It is to Paris what Big Ben is to London and the Colosseum is to Rome - and on Sunday the 300 metre metal giant celebrates its 130th birthday.
More than seven million people visit the Eiffel Tower each year which, despite its age, remains in rude health.
But, when it was built in 1887 by Gustave Eiffel for that year's Universal Exhibition, not everyone took a shine to the metal monolith.
One group of intellectuals that included Emile Zola and Guy de Maupassant published a letter in the newspaper Le Temps. In it they protested against the building of the "useless and monstrous Eiffel Tower" and dismissed it as an "odious column of sheet metal with bolts."
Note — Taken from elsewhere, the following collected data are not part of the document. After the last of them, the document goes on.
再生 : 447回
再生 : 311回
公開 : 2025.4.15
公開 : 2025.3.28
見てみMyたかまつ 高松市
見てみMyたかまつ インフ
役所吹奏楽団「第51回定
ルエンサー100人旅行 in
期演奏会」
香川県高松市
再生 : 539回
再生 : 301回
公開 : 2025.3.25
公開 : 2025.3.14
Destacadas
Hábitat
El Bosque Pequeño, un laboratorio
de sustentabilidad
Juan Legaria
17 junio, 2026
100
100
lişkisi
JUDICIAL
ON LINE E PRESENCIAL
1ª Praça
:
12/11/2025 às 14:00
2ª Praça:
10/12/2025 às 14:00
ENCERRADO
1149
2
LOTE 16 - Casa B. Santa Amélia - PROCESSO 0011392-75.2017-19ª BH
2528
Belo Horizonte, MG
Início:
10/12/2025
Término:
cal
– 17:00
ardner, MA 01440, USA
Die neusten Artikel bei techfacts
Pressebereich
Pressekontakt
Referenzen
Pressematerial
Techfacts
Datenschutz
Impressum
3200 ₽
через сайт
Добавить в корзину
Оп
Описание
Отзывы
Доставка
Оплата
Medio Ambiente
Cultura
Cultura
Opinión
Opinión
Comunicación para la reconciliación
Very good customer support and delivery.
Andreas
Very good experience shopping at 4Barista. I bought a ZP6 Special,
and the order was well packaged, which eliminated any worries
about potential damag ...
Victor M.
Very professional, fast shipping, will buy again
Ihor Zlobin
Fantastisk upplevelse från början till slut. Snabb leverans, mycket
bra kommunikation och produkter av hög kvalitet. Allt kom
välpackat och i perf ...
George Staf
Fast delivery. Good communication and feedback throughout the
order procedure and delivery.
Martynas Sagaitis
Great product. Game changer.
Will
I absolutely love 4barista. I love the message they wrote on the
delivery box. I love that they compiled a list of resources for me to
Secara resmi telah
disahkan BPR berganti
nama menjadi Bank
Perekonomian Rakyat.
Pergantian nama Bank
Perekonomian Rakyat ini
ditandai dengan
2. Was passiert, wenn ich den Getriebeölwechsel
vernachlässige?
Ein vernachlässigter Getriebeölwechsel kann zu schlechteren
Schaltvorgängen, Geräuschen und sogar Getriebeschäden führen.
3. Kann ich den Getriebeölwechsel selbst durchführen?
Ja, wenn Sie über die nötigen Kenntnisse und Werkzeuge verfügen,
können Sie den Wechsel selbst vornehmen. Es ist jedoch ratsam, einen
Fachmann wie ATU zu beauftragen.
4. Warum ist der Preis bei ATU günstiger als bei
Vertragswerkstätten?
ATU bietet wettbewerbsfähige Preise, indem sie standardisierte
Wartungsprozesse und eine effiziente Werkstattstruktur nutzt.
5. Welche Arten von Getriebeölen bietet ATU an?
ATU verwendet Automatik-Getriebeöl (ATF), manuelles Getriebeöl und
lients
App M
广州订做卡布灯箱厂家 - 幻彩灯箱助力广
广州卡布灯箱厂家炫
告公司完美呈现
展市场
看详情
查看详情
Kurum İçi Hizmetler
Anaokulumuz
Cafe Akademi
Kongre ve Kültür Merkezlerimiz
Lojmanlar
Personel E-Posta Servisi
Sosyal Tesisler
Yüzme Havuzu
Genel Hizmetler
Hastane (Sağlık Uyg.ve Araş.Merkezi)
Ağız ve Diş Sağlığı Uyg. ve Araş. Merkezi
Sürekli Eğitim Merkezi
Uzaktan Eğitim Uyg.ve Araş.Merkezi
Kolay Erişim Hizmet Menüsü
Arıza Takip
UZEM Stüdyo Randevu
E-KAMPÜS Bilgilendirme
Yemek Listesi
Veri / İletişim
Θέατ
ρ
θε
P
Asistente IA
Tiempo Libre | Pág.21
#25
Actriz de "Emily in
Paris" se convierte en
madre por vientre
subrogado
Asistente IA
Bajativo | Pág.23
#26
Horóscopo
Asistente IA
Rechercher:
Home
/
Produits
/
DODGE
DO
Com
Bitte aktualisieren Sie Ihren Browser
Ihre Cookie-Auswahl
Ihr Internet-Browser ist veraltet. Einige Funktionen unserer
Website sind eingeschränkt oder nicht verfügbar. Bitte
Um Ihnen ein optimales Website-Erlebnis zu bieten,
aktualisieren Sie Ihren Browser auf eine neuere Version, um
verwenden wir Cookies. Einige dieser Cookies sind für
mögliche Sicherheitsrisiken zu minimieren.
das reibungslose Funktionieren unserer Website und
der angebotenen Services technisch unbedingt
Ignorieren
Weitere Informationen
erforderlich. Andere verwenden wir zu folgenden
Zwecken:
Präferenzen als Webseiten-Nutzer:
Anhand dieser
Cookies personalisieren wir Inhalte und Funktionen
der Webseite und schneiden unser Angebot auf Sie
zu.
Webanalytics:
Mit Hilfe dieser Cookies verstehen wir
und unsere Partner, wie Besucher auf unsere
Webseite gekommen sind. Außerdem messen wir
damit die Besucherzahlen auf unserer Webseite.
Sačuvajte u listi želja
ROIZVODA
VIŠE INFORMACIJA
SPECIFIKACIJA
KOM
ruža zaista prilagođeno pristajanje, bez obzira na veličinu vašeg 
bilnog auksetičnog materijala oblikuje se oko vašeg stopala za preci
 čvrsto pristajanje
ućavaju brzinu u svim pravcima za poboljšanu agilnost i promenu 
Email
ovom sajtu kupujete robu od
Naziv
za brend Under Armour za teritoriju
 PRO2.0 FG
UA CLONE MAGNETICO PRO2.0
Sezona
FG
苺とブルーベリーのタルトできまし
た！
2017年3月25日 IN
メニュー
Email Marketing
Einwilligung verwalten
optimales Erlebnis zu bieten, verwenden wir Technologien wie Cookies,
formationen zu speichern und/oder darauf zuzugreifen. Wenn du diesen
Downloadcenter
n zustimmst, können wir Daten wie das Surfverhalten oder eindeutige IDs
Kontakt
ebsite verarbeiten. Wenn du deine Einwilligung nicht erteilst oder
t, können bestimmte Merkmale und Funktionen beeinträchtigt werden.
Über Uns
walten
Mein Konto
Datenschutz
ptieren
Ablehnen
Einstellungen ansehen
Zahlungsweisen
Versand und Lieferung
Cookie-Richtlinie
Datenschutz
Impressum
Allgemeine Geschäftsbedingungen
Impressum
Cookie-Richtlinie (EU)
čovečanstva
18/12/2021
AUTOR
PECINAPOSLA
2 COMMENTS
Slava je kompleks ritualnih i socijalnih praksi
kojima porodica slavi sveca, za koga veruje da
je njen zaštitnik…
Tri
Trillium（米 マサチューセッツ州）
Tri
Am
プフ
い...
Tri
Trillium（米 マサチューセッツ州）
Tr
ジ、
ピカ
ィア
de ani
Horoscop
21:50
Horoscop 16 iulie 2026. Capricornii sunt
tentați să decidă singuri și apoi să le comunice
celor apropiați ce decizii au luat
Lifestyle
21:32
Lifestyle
It was built by Gustave Eiffel for the Universal Exhibition and he used the third floor, both as an office and an apartment for his family.
Relatives of Eiffel, who had had an office and apartment on the third floor, used to put it good use however.
Savin Yeatman-Eiffel recalls how his grandmother used to climb it.
"My grandmother, when she was young had asthma; a doctor had recommended the good air of the heights. And every Thursday afternoon, she would go up to the Eiffel Tower in this office and enjoy the good air of Paris at 300 metres,” he said.
And today, climbing its 1,665 steps remains a Parisian rite of passage.